Welche Möglichkeit gefällt Dir am besten.

View Results

Loading ... Loading ...

11 Gedanken zu „Umfrage: Sporttaucher Online & Print

  • 14. Mai 2020 um 22:09
    Permalink

    Ich persönlich halte zwar lieber ein Heft in der Hand, als mich durch PDF Dateien zu scrollen aber in der jetzigen Situation ist das einstellen der gedruckten Ausgabe die einzig richtige Entscheidung. Es geht erstmal darum unseren Verband „Sturmfest“ zu machen. Die ausbleibenden Werbeeinnahmen sind die ersten Dominosteine die fallen. Die Weltwirtschaft liegt am Boden, Millionen in Kurzarbeit, steigende Arbeitslosenzahle. Und jetzt sprechen die Politiker hinter vorgehaltener Hand schon von Steuererhöhungen und einem zu Zahlenden Lastenausgleich. Die nächsten Monate, vielleicht Jahre werden hart für uns Sporttaucher. Gerade Familien und Beschäftigte im Niedriglohnsektor werden sich das Tauchen so wie wir es kennen wahrscheinlich nicht mehr leisten können. Dazu kommt noch das durch fehlende Steuereinnahmen der Kommunen, der fortbestand von Frei- und Hallenbädern gefährdet ist. Dadurch Probleme Tauchausbildung/Training/Fortbildung anzubieten. Heißt auch Gefahr von Mitgliederrückgang und das wo wir schon ein hohes Durchschnittsalter in den Vereinen haben. Alles in allem, keine rosigen Aussichten. Aber; wer kämpf hat noch lange nicht verloren!

    Antwort
  • 16. Mai 2020 um 21:21
    Permalink

    1) Mitgliedschaften in Vereine werden immer weniger -nicht mehr zeitgemäß-
    2) Die Lesebereitschaft unter 50 Jahre ist sehr gering -Man liest immer weniger-
    3) Druckversion ist kostenspielig und sehr aufwendig -und nicht Umweltfreundlich-
    4) z.B. am Hochschulen und Universitäten arbeitet man seit Jahren schon in digital version, aus Platz und andere Grunde
    5) Online ist besser: Kosten gunstiger, Zeitgemäß, Umweltfreundlich, usw.

    Antwort
  • 17. Mai 2020 um 08:48
    Permalink

    Wenn eine regelmäßige Erinnerung ergeht, das das Magazin online gestellt ist, finde ich es gut, online kann man sich dann auch Mal schneller einn wichtigen Kommentar speichern.

    Antwort
  • 21. Mai 2020 um 07:06
    Permalink

    Lieber Dietmar,
    in der jetzigen Notausgabe des VDSTsporttauchers fragst Du, ob wir den VDSTsporttaucher durch Mitgliedsbeiträge finanzieren sollen.
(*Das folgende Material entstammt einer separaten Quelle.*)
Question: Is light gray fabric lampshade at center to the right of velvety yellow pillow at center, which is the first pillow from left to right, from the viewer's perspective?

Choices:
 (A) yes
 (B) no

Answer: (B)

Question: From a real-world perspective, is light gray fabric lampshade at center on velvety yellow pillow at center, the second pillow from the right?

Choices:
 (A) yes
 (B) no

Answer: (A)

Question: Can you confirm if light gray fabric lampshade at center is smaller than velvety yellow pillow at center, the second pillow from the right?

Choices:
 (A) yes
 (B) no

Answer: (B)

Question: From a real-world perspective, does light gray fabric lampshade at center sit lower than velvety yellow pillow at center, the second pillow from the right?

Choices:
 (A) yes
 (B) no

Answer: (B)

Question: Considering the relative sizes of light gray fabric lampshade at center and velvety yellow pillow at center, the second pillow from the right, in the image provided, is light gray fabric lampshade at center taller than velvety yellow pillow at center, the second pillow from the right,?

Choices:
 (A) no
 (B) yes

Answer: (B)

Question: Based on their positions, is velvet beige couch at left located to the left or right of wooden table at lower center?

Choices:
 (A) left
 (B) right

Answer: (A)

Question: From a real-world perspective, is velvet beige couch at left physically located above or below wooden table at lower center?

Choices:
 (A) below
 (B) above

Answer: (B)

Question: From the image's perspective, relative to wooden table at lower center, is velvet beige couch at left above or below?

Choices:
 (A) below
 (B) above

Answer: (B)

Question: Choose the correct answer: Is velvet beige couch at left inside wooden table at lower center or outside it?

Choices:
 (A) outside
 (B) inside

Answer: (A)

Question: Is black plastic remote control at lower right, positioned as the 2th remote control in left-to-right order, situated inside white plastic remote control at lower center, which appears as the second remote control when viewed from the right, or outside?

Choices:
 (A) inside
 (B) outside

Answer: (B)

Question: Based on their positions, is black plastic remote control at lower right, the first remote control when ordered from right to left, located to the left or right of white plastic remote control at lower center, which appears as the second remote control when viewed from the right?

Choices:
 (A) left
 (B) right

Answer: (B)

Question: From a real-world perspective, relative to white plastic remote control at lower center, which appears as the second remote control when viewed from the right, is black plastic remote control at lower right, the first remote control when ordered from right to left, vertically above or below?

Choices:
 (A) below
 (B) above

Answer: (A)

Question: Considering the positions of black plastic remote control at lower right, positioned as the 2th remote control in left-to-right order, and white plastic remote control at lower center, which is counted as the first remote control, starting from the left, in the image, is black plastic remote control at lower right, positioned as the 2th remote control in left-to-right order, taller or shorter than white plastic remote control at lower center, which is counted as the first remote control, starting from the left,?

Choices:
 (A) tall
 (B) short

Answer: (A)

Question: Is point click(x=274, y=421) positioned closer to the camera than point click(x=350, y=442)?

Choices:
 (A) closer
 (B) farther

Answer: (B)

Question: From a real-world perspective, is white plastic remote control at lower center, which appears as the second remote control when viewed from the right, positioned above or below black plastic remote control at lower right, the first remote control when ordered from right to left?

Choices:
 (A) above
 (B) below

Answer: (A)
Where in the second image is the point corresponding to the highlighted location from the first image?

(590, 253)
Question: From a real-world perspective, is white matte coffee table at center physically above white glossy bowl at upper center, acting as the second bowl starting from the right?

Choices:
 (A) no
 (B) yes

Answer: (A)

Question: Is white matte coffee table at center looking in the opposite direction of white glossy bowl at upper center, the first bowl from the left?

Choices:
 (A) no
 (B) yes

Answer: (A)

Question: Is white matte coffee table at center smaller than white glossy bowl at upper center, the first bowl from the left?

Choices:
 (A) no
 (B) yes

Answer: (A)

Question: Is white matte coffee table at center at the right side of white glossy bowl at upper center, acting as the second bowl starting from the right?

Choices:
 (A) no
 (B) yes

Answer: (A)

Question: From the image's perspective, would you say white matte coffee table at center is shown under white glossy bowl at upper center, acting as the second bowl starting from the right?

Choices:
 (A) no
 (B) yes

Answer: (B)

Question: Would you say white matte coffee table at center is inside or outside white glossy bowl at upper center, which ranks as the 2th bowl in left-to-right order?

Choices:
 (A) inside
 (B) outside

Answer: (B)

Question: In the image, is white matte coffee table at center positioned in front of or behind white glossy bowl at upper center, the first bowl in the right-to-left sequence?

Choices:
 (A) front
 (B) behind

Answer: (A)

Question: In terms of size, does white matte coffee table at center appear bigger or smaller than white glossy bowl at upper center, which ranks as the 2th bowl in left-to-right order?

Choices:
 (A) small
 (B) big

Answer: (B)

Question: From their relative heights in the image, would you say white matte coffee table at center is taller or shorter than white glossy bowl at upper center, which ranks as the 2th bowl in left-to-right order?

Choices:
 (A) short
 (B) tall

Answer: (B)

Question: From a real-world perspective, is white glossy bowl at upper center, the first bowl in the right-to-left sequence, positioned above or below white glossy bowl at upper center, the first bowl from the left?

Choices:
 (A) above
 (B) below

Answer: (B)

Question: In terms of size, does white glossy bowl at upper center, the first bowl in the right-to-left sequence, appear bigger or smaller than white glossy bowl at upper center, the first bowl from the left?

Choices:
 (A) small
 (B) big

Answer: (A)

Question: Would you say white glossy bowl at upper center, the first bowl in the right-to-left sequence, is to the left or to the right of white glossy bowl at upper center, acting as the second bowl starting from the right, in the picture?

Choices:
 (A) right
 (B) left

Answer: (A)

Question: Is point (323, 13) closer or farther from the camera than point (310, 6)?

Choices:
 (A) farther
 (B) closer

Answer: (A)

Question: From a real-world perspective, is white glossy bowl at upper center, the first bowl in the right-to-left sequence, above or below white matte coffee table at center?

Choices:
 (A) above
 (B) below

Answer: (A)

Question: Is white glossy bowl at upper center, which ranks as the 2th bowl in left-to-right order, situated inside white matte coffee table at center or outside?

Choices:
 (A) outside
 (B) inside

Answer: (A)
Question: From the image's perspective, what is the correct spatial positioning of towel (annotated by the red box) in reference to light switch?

Ein Betrag von 25.000 EUR / Ausgabe steht „im Raum“. Heißt, bei ca. 80.000 Mitgliedern wären das pro Ausgabe ca. 32 EURct pro Mitglied, umgerechnet auf’s Jahr bei 6 Ausgaben weniger als 2 EUR. Da fragst Du noch? Wenn meine Rechnung nicht falsch sein sollte, kann die Antwort nur lauten: JA! Und wenn Du 2,50 EUR / Mitglied / Jahr zweckgebunden vereinnahmst, von mir aus auch 5 EUR, hast Du gleich noch einen größeren Spielraum, um endlich weniger Werbung und mehr Inhalte aus dem Verband und den Landesverbänden veröffentlichen zu können. Wir haben im Verband sehr viele Mitglieder, die in der analogen Welt groß geworden sind.
    5 EUR pro Jahr, also der Betrag für ’ne Mantaplatte mit ’ner Cola, sollte da doch „drin“ sein. Ja sollte uns das der VDSTsporttaucher nicht wert sein? Entscheidend ist aber die Transparenz über die Ausgaben und Einnahmen, entscheidend ist eine Transparenz über mögliche Drittmittel / Werbeeinnahmen und so weiter und sofort. Und mehr Raum für Infos und Nachrichten aus der Welt der Mitglieder des VDST.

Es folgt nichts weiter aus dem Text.